- **Prompt**: The answer must consist of every line in the records that contains the word "opción".

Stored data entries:
______________________________

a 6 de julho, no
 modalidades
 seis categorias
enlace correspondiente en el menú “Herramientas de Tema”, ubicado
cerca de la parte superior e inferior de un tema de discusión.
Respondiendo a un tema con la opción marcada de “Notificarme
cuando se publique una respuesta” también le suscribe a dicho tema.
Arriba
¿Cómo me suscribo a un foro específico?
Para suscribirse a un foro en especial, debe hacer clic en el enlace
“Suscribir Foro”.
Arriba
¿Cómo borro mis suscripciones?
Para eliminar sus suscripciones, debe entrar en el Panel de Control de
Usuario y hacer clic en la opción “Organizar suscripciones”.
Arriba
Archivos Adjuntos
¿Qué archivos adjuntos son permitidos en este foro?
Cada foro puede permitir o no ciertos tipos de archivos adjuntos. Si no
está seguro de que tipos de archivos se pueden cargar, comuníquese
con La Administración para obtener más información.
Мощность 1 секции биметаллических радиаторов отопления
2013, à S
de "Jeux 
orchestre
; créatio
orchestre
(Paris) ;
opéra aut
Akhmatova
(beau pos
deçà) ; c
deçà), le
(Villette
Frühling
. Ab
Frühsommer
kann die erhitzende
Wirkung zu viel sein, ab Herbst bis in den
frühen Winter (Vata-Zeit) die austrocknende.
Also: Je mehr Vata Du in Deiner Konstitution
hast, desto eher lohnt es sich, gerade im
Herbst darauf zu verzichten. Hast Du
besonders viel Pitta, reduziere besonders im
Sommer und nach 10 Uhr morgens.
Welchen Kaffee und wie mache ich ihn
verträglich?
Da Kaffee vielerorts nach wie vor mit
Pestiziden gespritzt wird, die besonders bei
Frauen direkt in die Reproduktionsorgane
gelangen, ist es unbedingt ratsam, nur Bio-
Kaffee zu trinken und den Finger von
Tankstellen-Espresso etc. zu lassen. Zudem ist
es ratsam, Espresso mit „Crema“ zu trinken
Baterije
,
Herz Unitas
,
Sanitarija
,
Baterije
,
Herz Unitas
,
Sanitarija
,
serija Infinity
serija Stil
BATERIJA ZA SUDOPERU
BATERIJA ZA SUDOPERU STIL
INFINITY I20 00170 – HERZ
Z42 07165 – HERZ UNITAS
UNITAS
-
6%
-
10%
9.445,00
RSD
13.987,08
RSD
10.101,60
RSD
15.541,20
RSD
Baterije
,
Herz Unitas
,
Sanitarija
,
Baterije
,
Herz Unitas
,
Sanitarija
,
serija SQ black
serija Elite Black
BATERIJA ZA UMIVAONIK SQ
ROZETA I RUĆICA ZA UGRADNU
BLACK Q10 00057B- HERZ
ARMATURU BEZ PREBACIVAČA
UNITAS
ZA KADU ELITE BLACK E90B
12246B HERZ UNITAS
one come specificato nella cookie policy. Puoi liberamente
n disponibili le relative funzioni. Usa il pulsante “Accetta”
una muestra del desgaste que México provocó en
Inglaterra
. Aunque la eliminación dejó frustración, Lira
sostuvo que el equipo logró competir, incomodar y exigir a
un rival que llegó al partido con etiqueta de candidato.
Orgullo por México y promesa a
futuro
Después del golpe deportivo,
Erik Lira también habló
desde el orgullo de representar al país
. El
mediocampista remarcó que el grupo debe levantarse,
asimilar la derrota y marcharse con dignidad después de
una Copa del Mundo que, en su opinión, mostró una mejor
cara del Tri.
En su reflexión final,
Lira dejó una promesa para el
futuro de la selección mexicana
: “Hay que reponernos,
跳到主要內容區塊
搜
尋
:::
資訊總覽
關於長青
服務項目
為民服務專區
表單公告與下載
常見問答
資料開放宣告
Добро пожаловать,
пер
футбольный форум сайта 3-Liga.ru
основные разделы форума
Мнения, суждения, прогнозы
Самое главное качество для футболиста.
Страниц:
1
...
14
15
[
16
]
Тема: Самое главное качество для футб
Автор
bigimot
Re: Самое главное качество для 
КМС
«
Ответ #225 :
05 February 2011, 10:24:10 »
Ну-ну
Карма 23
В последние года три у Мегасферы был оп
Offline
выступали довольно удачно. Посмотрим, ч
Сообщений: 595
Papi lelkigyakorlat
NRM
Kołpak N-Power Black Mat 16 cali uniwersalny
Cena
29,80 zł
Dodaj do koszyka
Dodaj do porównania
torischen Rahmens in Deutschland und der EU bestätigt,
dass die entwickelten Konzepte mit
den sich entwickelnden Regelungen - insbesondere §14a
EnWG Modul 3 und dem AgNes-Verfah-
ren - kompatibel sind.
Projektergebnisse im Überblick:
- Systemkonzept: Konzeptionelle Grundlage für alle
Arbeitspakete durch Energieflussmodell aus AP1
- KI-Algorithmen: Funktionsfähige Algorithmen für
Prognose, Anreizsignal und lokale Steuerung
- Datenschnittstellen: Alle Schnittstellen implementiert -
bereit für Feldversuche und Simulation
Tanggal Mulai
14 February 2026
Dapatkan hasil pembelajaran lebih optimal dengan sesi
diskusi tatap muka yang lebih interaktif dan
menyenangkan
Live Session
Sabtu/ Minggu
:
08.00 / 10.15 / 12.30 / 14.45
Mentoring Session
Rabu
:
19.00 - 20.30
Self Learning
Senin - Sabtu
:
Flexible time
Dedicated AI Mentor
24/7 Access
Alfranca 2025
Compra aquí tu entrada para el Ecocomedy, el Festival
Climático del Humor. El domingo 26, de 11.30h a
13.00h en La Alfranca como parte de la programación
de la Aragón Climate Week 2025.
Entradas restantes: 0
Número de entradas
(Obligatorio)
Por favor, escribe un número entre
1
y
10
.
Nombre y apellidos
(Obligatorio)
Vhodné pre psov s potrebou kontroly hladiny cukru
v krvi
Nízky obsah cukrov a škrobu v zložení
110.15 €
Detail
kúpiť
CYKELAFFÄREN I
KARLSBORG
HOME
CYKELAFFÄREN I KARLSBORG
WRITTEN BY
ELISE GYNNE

______________________________

- **Answer to this exercise**:
Respondiendo a un tema con la opción marcada de “Notificarme
Usuario y hacer clic en la opción “Organizar suscripciones”.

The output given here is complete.